Conspiracy theorists have quickly denounced cloning for a number of reasons:

The Official Blink 182 Fanclub of Gibraltar and The Namibian chapter of the Hell's Angels have taken the viewpoint that Dolly the sheep was not in fact cloned, but rather the orchestrator of the experiment to see if humans would actually waste a decade and millions of pounds on trying to create a sheep when they could get one by simply praying to Mecca. There were found to be discrepancies in the billing of the programme; the super dooper magic machine which is way too complex for you to understand consumed almost half the budget. However, it turned out to be carrot.
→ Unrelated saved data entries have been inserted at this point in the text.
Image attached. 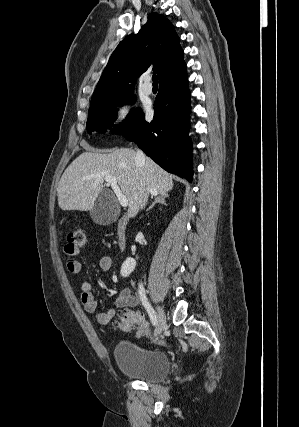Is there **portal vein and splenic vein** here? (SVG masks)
<instances>
[{"label":"portal vein and splenic vein","instance_id":"1","mask_svg":"<svg viewBox=\"0 0 299 427\" xmlns=\"http://www.w3.org/2000/svg\"><path fill=\"white\" fill-rule=\"evenodd\" d=\"M105 181L107 182V185H110L112 187L115 195L118 198L120 205L122 207H127L128 206V200H127L126 196L120 190V188L117 184L116 178L111 176V175H106Z\"/></svg>","mask_w":299,"mask_h":427}]
</instances>
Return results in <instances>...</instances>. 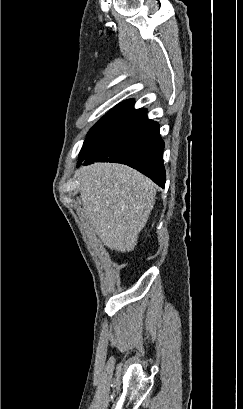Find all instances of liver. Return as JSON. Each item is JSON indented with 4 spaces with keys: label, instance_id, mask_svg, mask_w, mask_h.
<instances>
[{
    "label": "liver",
    "instance_id": "1",
    "mask_svg": "<svg viewBox=\"0 0 243 409\" xmlns=\"http://www.w3.org/2000/svg\"><path fill=\"white\" fill-rule=\"evenodd\" d=\"M75 177L83 211L103 244L118 252L132 251L156 196V185L122 164L94 163Z\"/></svg>",
    "mask_w": 243,
    "mask_h": 409
}]
</instances>
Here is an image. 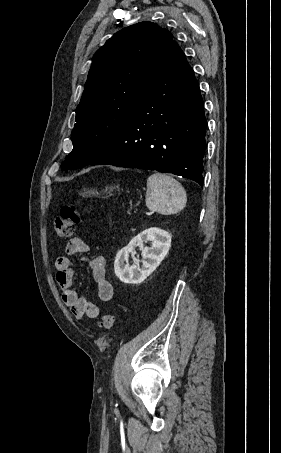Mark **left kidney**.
Wrapping results in <instances>:
<instances>
[{
	"label": "left kidney",
	"instance_id": "5707ae66",
	"mask_svg": "<svg viewBox=\"0 0 281 453\" xmlns=\"http://www.w3.org/2000/svg\"><path fill=\"white\" fill-rule=\"evenodd\" d=\"M148 241H151L152 247H144L142 249V267L125 265V263H128L130 253H135V247H142L143 243H148ZM171 241L170 233L157 229V227H151V229H146L143 233H139L137 237L130 241L127 247H123L121 251H118L114 261L116 277L122 283L140 285V283L145 281L146 277H149L157 269L158 265L166 257L171 247Z\"/></svg>",
	"mask_w": 281,
	"mask_h": 453
}]
</instances>
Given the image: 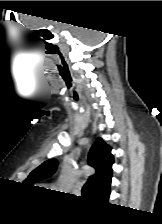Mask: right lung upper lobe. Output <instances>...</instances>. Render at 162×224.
Wrapping results in <instances>:
<instances>
[{
  "label": "right lung upper lobe",
  "instance_id": "1",
  "mask_svg": "<svg viewBox=\"0 0 162 224\" xmlns=\"http://www.w3.org/2000/svg\"><path fill=\"white\" fill-rule=\"evenodd\" d=\"M113 162L111 148L101 138H98L88 156V164L96 170L95 174L90 176L88 180L92 197L100 199L110 192ZM57 165L56 159L45 161L30 173L25 182L33 184L49 177L54 173Z\"/></svg>",
  "mask_w": 162,
  "mask_h": 224
}]
</instances>
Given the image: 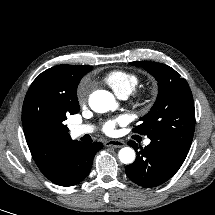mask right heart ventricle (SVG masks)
Wrapping results in <instances>:
<instances>
[{"instance_id": "e07e8e85", "label": "right heart ventricle", "mask_w": 215, "mask_h": 215, "mask_svg": "<svg viewBox=\"0 0 215 215\" xmlns=\"http://www.w3.org/2000/svg\"><path fill=\"white\" fill-rule=\"evenodd\" d=\"M103 81L118 95L128 96L140 82L138 74L127 70H112L106 73Z\"/></svg>"}]
</instances>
Noam Chomsky has rehashed some black helicopter theories, claiming that cloning promotes the subservience of women and will lead the way to the destruction of democracy.
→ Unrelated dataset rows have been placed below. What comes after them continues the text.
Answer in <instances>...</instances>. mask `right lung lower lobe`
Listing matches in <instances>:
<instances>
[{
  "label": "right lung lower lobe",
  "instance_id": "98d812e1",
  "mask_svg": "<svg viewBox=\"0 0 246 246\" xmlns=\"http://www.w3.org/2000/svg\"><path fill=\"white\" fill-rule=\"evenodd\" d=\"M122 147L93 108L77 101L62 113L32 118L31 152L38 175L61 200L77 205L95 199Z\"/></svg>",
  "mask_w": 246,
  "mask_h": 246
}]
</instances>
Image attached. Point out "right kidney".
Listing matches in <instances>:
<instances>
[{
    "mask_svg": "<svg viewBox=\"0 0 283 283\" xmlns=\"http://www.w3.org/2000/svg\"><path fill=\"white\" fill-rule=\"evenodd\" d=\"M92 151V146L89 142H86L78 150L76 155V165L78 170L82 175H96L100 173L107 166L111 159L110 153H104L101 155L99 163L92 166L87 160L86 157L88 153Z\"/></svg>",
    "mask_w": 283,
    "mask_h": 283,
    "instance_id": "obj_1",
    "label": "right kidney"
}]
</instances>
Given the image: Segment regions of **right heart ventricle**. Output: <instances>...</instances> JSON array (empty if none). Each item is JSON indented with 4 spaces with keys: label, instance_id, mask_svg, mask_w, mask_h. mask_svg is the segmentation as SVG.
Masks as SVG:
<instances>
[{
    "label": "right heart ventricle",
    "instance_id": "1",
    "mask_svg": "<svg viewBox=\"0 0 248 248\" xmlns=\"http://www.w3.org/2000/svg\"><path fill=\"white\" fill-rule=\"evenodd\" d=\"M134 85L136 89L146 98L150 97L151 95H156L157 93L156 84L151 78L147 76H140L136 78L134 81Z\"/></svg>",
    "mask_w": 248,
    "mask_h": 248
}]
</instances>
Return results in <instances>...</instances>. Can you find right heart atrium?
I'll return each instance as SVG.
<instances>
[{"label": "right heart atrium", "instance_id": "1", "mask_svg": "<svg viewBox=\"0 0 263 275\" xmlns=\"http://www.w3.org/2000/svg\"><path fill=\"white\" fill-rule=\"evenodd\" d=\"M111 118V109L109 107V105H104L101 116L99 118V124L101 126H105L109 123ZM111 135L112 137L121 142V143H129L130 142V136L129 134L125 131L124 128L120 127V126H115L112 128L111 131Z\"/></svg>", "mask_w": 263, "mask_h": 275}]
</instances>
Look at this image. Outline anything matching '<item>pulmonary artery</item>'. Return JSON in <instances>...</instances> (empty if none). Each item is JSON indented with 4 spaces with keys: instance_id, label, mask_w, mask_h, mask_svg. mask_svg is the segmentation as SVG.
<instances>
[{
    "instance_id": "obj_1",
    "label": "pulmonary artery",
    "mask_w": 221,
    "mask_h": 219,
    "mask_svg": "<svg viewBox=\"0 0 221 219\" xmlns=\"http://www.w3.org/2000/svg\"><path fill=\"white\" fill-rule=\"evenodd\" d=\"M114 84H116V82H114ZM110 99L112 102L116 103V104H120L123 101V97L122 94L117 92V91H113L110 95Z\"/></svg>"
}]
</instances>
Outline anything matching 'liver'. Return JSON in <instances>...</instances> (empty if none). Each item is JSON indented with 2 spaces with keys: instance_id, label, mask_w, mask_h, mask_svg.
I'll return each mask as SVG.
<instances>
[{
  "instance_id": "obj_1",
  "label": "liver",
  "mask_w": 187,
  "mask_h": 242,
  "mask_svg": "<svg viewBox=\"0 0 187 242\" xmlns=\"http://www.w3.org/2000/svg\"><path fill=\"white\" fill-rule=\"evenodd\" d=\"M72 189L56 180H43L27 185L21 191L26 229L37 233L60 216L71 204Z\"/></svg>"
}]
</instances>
Adolf Hitler claimed cloning was created by the zog and sold all of his shares in the company (however, it is quite obvious that Hitler, first, was a Rothschilde and thus a Jew himself, and secondly, he has obviously attempted to clone himself numerous times, many of these clones even got together and started a hip-pop group called Da BoyZ from Brazil).

Art Bell, the radio talk on-air quack from the Nevada Desert in the "Great American Southwest".

The Coalition of Paranoid Billionaires, claim that the commies and their pawns the 99% are trying to clone them in order to steal their identities; or, because it's kind of hard to make someone's child clone look like an adult, by using the much simpler method of producing genetic heirs to their fortunes that would be legally entitled to receive their fortunes under current paternity laws, which are dependent on matches of genes, that your clone can also pass on for you.

Mitch McConnell[edit]

Though earlier attempts proved troublesome, they greatly assisted in RNA sequencing, and morphology

United States Senator from Kentucky and the Minority Leader Mitch McConnell is the only successful clone of a human with a Russian tortoise (Testudo horsfieldii). The experiment conducted on May 12, 1961, resulted in our present senior senator. It was controversial at the time due to the danger of creating a human with some unwanted reptilian characteristics, such as a disregard for the welfare of others. Luckily this has not been the case, as he has more than demonstrated a genuine concern, not only for his fellow man, but for all life.